MATERIAL FOR THIS TASK:
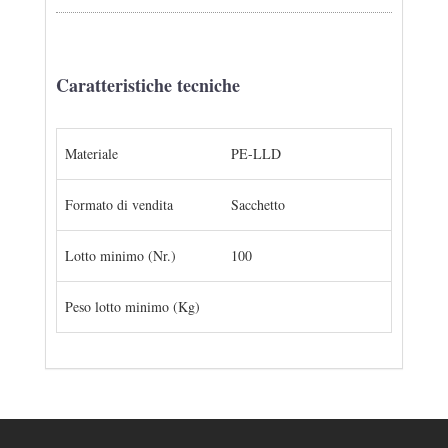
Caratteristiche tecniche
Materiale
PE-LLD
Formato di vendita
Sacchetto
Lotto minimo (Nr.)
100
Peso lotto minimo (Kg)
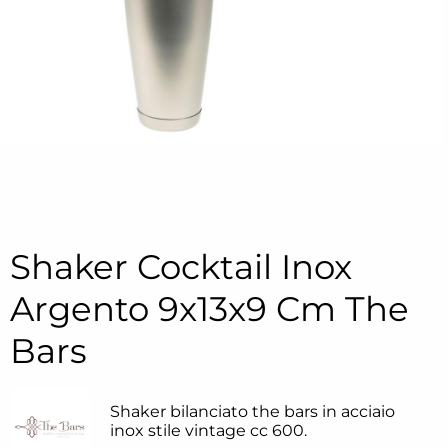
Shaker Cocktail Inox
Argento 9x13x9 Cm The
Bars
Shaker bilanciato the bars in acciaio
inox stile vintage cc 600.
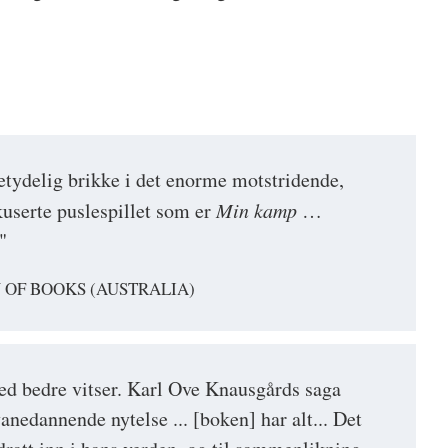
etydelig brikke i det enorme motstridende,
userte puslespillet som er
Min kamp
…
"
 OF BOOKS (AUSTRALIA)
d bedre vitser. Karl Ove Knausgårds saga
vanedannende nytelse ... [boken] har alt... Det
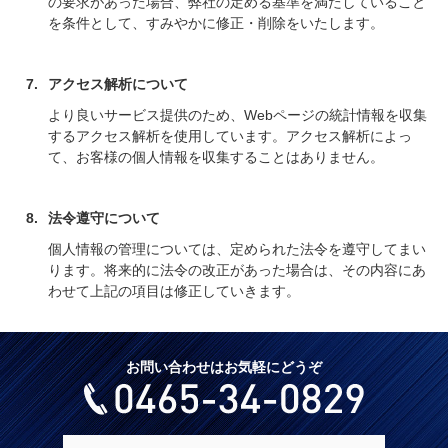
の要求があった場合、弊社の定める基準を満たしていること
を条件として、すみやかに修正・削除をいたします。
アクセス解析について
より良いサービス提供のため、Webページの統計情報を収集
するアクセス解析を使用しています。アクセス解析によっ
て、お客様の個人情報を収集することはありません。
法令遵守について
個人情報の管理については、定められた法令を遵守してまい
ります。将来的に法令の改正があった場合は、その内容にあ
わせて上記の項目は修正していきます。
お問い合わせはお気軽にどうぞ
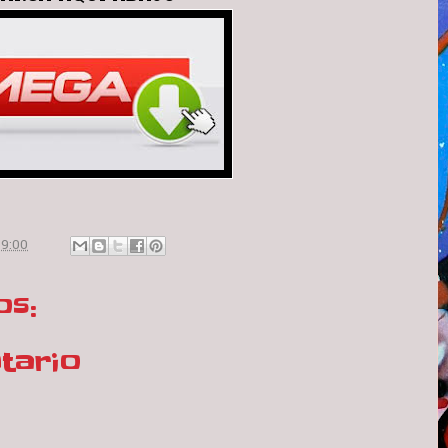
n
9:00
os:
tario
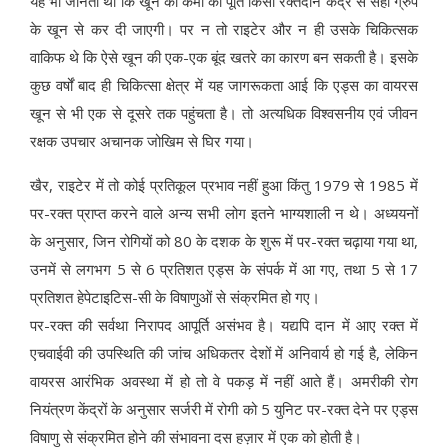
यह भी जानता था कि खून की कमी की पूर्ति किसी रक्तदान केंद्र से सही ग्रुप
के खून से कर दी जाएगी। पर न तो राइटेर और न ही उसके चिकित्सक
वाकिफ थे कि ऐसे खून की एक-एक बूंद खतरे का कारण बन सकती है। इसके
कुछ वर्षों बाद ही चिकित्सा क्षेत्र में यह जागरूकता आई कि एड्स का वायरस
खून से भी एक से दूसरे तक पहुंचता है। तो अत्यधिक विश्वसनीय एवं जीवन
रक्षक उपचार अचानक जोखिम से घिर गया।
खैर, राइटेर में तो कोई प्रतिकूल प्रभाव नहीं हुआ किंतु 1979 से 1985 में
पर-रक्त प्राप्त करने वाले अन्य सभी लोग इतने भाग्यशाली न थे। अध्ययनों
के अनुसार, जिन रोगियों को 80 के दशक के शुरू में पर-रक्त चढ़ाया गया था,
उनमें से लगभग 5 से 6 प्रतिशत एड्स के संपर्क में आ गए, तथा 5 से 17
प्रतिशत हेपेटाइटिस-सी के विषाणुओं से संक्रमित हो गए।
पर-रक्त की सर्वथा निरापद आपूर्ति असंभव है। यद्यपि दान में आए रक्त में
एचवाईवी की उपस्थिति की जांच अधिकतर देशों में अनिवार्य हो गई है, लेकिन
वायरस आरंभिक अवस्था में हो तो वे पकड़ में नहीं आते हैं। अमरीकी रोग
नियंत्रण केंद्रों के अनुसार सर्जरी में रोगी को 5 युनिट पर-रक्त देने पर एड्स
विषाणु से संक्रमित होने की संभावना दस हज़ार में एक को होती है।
---
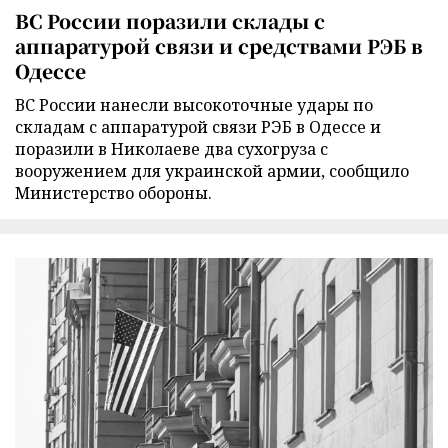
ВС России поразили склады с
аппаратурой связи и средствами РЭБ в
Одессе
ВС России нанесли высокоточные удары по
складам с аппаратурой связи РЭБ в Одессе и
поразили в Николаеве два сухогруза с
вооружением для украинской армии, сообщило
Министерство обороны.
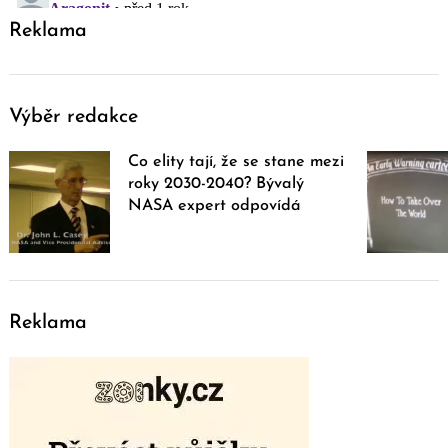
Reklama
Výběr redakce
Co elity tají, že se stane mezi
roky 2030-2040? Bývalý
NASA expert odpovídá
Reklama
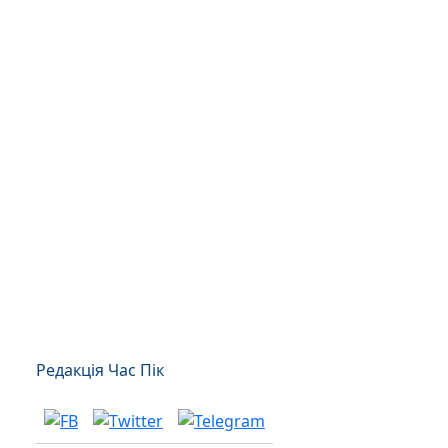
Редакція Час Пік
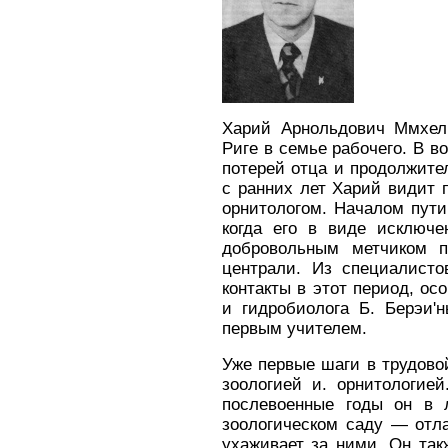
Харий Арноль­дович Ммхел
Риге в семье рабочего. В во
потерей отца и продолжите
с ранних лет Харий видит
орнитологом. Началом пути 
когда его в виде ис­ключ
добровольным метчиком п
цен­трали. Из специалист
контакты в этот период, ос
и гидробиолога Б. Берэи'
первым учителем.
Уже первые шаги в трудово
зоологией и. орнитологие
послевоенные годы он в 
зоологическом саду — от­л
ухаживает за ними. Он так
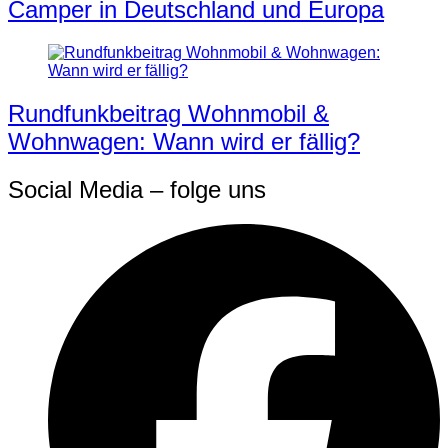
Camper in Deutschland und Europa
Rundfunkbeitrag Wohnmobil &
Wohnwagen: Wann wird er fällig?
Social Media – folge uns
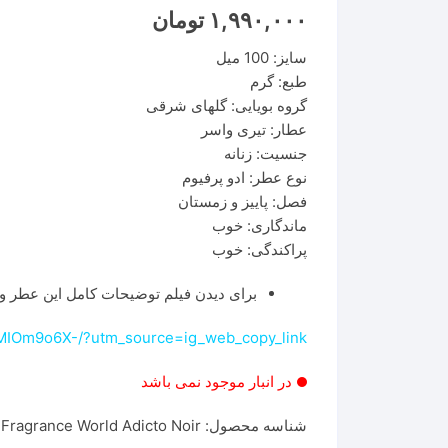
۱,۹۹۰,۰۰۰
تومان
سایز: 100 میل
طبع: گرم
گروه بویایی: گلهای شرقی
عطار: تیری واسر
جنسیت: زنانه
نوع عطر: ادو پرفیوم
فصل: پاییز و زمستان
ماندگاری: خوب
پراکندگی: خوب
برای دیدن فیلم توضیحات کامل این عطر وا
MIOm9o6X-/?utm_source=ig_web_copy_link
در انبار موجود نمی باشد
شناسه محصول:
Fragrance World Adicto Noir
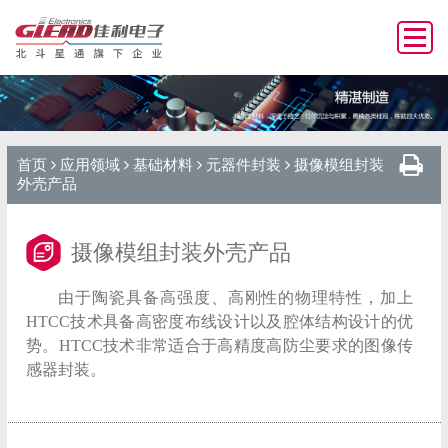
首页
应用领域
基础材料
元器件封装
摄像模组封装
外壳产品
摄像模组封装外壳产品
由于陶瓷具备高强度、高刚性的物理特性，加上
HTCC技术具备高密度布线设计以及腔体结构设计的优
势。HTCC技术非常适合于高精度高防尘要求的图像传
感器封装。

AIM OF THE EXERCISE: Show all lines above holding "связи".

WRITTEN REPLY:
аппаратурой связи и средствами РЭБ в
складам с аппаратурой связи РЭБ в Одессе и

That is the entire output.